INSTRUCTIONS TO FOLLOW: What follows is a listing to transcribe exactly, leaving the pictures out.

RECORD EXTRACTS:
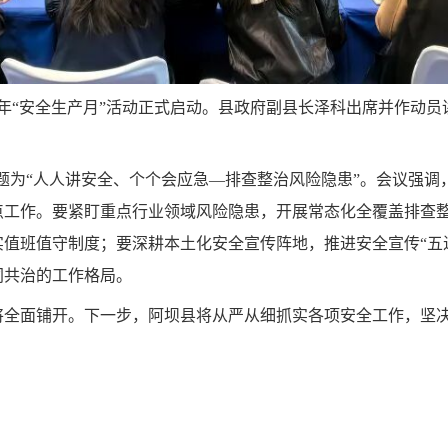
026年“安全生产月”活动正式启动。县政府副县长泽科出席并作
，主题为“人人讲安全、个个会应急—排查整治风险隐患”。会议强
点工作。要紧盯重点行业领域风险隐患，开展常态化全覆盖排查
值班值守制度；要深耕本土化安全宣传阵地，推进安全宣传“五
同共治的工作格局。
将全面铺开。下一步，阿坝县将从严从细抓实各项安全工作，坚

EXERCISE RESPONSE:
026年“安全生产月”活动正式启动。县政府副县长泽科出席并作
，主题为“人人讲安全、个个会应急—排查整治风险隐患”。会议强
点工作。要紧盯重点行业领域风险隐患，开展常态化全覆盖排查
值班值守制度；要深耕本土化安全宣传阵地，推进安全宣传“五
同共治的工作格局。
将全面铺开。下一步，阿坝县将从严从细抓实各项安全工作，坚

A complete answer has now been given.